ASSIGNED TASK: Collect all lines below with the string "CANADIENNES".
DATA FOR REVIEW: Begin
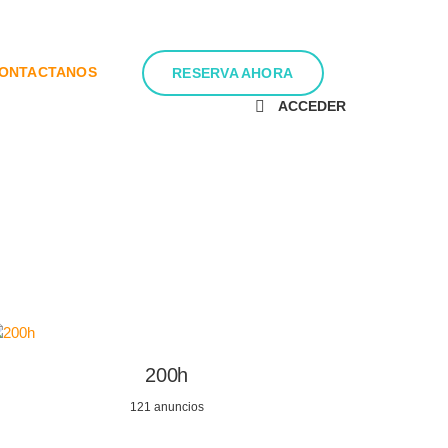
ONTACTANOS
RESERVA AHORA
ACCEDER
200h
121 anuncios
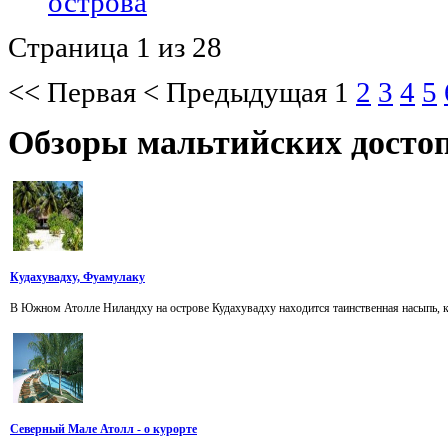
острова
Страница 1 из 28
<<
Первая
<
Предыдущая
1
2
3
4
5
Обзоры
мальтийских достоп
Кудахувадху, Фуамулаку
В Южном Атолле Ниландху на острове Кудахувадху находится таинственная насыпь, к
Северный Мале Атолл - о курорте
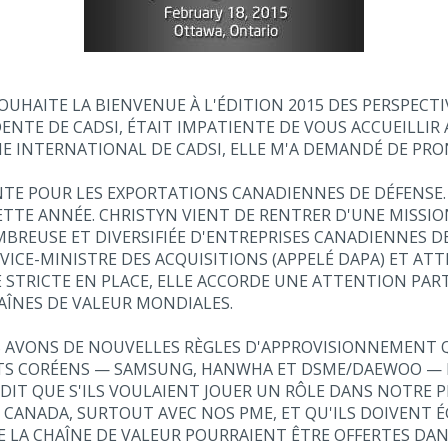
SOUHAITE LA BIENVENUE À L'ÉDITION 2015 DES PERSPECTI
DENTE DE CADSI, ÉTAIT IMPATIENTE DE VOUS ACCUEILLI
ME INTERNATIONAL DE CADSI, ELLE M'A DEMANDÉ DE PR
TE POUR LES EXPORTATIONS CANADIENNES DE DÉFENSE. 
TTE ANNÉE. CHRISTYN VIENT DE RENTRER D'UNE MISSIO
BREUSE ET DIVERSIFIÉE D'ENTREPRISES CANADIENNES DE 
VICE-MINISTRE DES ACQUISITIONS (APPELÉ DAPA) ET ATT
LE STRICTE EN PLACE, ELLE ACCORDE UNE ATTENTION PA
AÎNES DE VALEUR MONDIALES.
S AVONS DE NOUVELLES RÈGLES D'APPROVISIONNEMENT Q
S CORÉENS — SAMSUNG, HANWHA ET DSME/DAEWOO — 
A DIT QUE S'ILS VOULAIENT JOUER UN RÔLE DANS NOTRE 
 AU CANADA, SURTOUT AVEC NOS PME, ET QU'ILS DOIVEN
E LA CHAÎNE DE VALEUR POURRAIENT ÊTRE OFFERTES DA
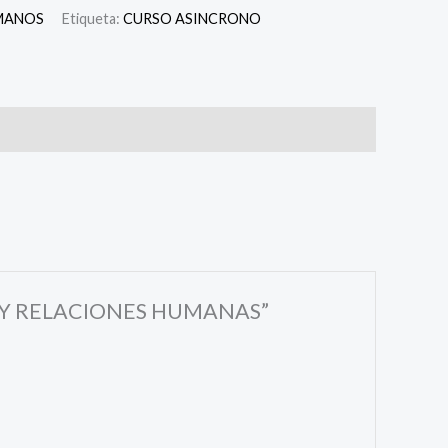
MANOS
Etiqueta:
CURSO ASINCRONO
OS Y RELACIONES HUMANAS”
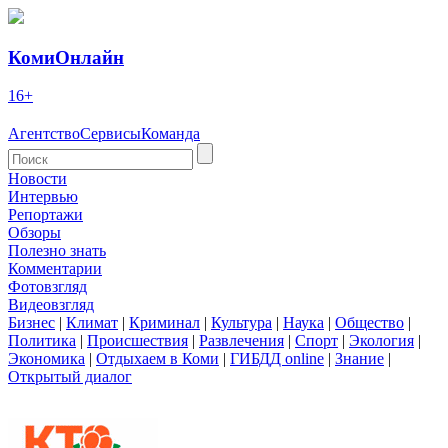
КомиОнлайн
16+
Агентство
Сервисы
Команда
Новости
Интервью
Репортажи
Обзоры
Полезно знать
Комментарии
Фотовзгляд
Видеовзгляд
Бизнес
|
Климат
|
Криминал
|
Культура
|
Наука
|
Общество
|
Политика
|
Происшествия
|
Развлечения
|
Спорт
|
Экология
|
Экономика
|
Отдыхаем в Коми
|
ГИБДД online
|
Знание
|
Открытый диалог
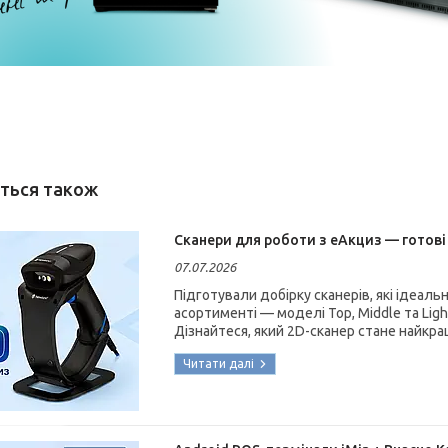
Сканери для роботи з еАкциз — готові
07.07.2026
Підготували добірку сканерів, які ідеал
асортименті — моделі Top, Middle та Ligh
Дізнайтеся, який 2D-сканер стане найкр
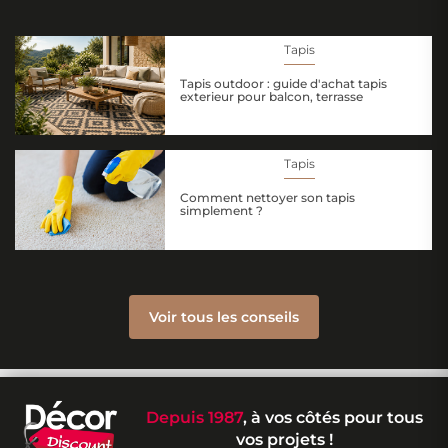
Large choix de matières
: laine, coton, fibres
Tapis
synthétiques, jute...
Tapis outdoor : guide d'achat tapis
Toutes les dimensions
: du petit modèle
exterieur pour balcon, terrasse
d'appoint aux grandes tailles XXL
Designs variés
: motifs géométriques, ethniques,
Tapis
formes rondes, couleurs intemporelles
Comment nettoyer son tapis
simplement ?
Styles authentiques
: tapis berbère,
tapis jute
naturel, contemporain ou classique
Excellent rapport qualité-prix
pour tous les
Voir tous les conseils
budgets
Les différents types de tapis pour
salon et chambre
Depuis 1987
, à vos côtés pour tous
vos projets !
Choisir le bon tapis selon la pièce est essentiel pour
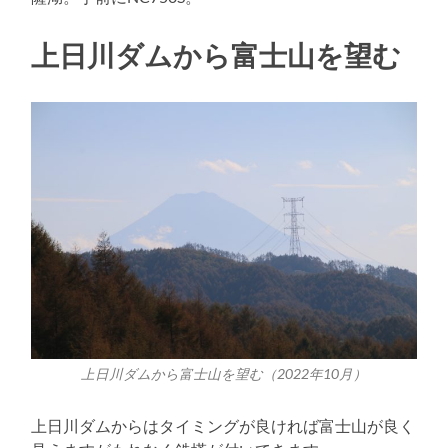
上日川ダムから富士山を望む
上日川ダムから富士山を望む（2022年10月）
上日川ダムからはタイミングが良ければ富士山が良く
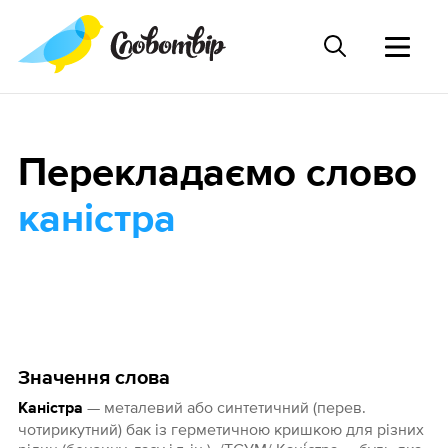
Перекладаємо слово
каністра
Значення слова
— металевий або синтетичний (перев.
Каністра
чотирикутний) бак із герметичною кришкою для різних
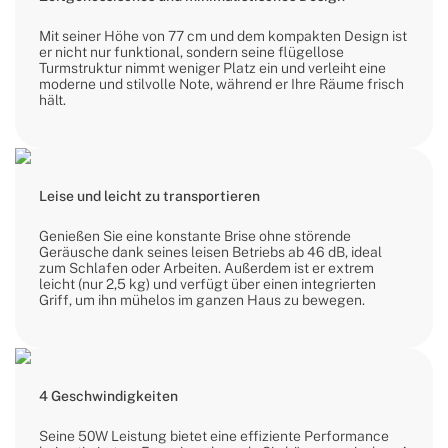
Mit seiner Höhe von 77 cm und dem kompakten Design ist
er nicht nur funktional, sondern seine flügellose
Turmstruktur nimmt weniger Platz ein und verleiht eine
moderne und stilvolle Note, während er Ihre Räume frisch
hält.
Leise und leicht zu transportieren
Genießen Sie eine konstante Brise ohne störende
Geräusche dank seines leisen Betriebs ab 46 dB, ideal
zum Schlafen oder Arbeiten. Außerdem ist er extrem
leicht (nur 2,5 kg) und verfügt über einen integrierten
Griff, um ihn mühelos im ganzen Haus zu bewegen.
4 Geschwindigkeiten
Seine 50W Leistung bietet eine effiziente Performance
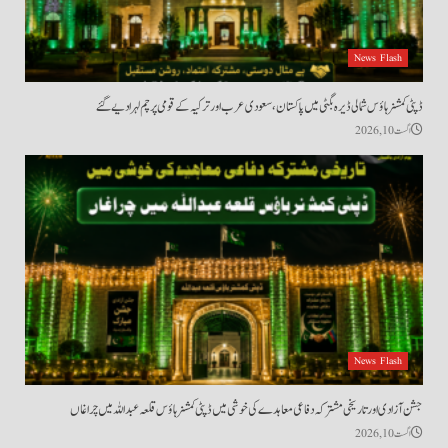
News Flash
ڈپٹی کمشنر ہاؤس شمالی ڈیرہ بگٹی میں پاکستان، سعودی عرب اور ترکیہ کے قومی پرچم لہرا دیے گئے
اگست 10, 2026
News Flash
جشن آزادی اور تاریخی مشترکہ دفاعی معاہدے کی خوشی میں ڈپٹی کمشنر ہاؤس قلعہ عبداللہ میں چراغاں
اگست 10, 2026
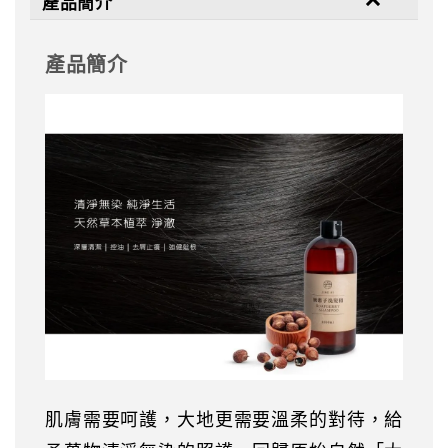
產品簡介
產品簡介
肌膚需要呵護，大地更需要溫柔的對待，給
DATA FOR REVIEW: End
ANSWER SECTION:
TE POUR LES EXPORTATIONS CANADIENNES DE DÉFENSE. 
BREUSE ET DIVERSIFIÉE D'ENTREPRISES CANADIENNES DE 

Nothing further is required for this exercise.